Well, some of you may remember the election of 2000. NRLC whipped its members soundly into line to vote for George W. Bush. I could link a tedious number of articles, but you can find them yourself, beginning as early as 1999 and continuing through 2000, using language familiar to us all, telling hypothetical reluctant members why they must not be purists, why they must support Bush, and so forth. The hesitations to do so arose from a number of sources, including Bush's support for legal abortion in cases of rape and incest and also his curious hesitation to talk about the issue at all. As far as anyone knew, he accepted the pro-life position on federal funding for fetal tissue research. (In fact, a later critic said that he had campaigned on opposition to it.) But there were worries--worries NRLC slapped down as unworthy of practical men. One of their reasons in several articles for their urgency was the possibility that if Bush were not supported in the Republican primary, the nomination might be won by John McCain.
Then, in 2002, word appeared briefly on the Internet: Bush's NIH had funded research using stem cells derived from aborted fetuses. Rather to everyone's surprise, it turned out that Bush's famous Aug. 9, 2001 "line in the sand" applied only to stem cells derived from unimplanted embryos, not to stem cells derived from aborted fetuses. There was no limit on federal funding for those stem cells to children killed prior to Aug. 9, 2001.
NRLC came out in full defense mode. Their defense was two-pronged. First, they argued that the Bush NIH's "hands were tied" by the 1993 legislation permitting federal funding for aborted fetal tissue research. More importantly, and to head off the obvious question ("Then why doesn't Bush, and why don't you, try to get that legislation changed?"), they implied that Bush was right not simply to fund the research as (they said) required by law but to do nothing to urge that the state of the law be changed. The new worry was...wait for it...embryonic stem-cell research. That was the new focus, and that was where the energy should go, what with the possibility of "embryo farms" and what-not. Evidently, vocal and active opposition to federal funding for fetal tissue research was just so nineties.

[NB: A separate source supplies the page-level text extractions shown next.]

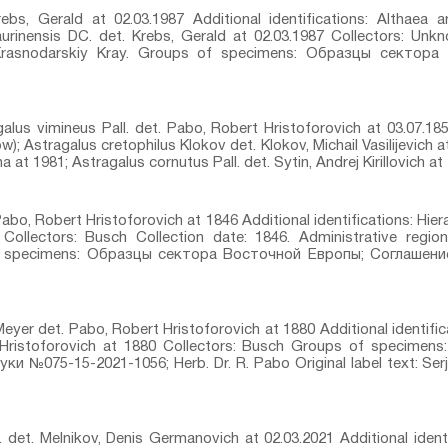
rebs, Gerald at 02.03.1987 Additional identifications: Althaea ar
aurinensis DC.⁣ det. Krebs, Gerald at 02.03.1987 Collectors: Unkn
 Krasnodarskiy Kray. Groups of specimens: Образцы сектор
galus vimineus Pall.⁣ det. Pabo, Robert Hristoforovich at 03.07.185
); Astragalus cretophilus Klokov⁣ det. Klokov, Michail Vasilijevich 
na at 1981; Astragalus cornutus Pall.⁣ det. Sytin, Andrej Kirillovich at 
abo, Robert Hristoforovich at 1846 Additional identifications: Hie
 Collectors: Busch Collection date: 1846. Administrative regi
of specimens: Образцы сектора Восточной Европы; Соглашен
eyer⁣ det. Pabo, Robert Hristoforovich at 1880 Additional identifi
t Hristoforovich at 1880 Collectors: Busch Groups of specim
 №075-15-2021-1056; Herb. Dr. R. Pabo Original label text: Ser
 det. Melnikov, Denis Germanovich at 02.03.2021 Additional identi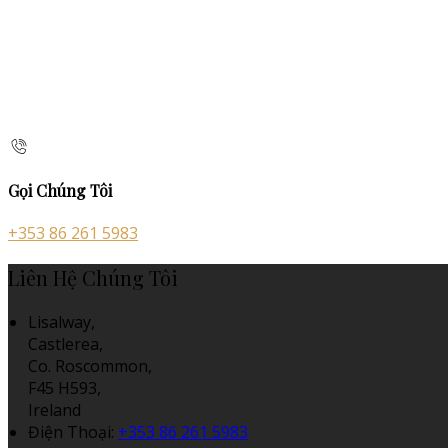
Gọi Chúng Tôi
+353 86 261 5983
Liên Hệ Chúng Tôi
Lisalway,
Castlerea,
Co. Roscommon,
F45 H593,
Ireland
Điện Thoại
:
+353 86 261 5983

And so, the articles stopped. The argument stopped. The discussion stopped. It was something we didn't talk about anymore. There will never again be a presidential candidate who will be asked by the major U.S. pro-life organization to make it clear in his campaign that he opposes the use of federal funds for fetal tissue research. The organization changed its priorities.
So, what about embryonic stem-cell research? That, after all, was Douglas Johnson's urgent reason for ditching the issue of fetal tissue research. That was the new thing, the dangerous thing, the thing we had to concentrate on. And now, NRLC eagerly supports a candidate who has always openly and vocally supported federal funding for embryonic stem-cell research.
I leave it to the reader to ask himself the obvious question about what might happen next.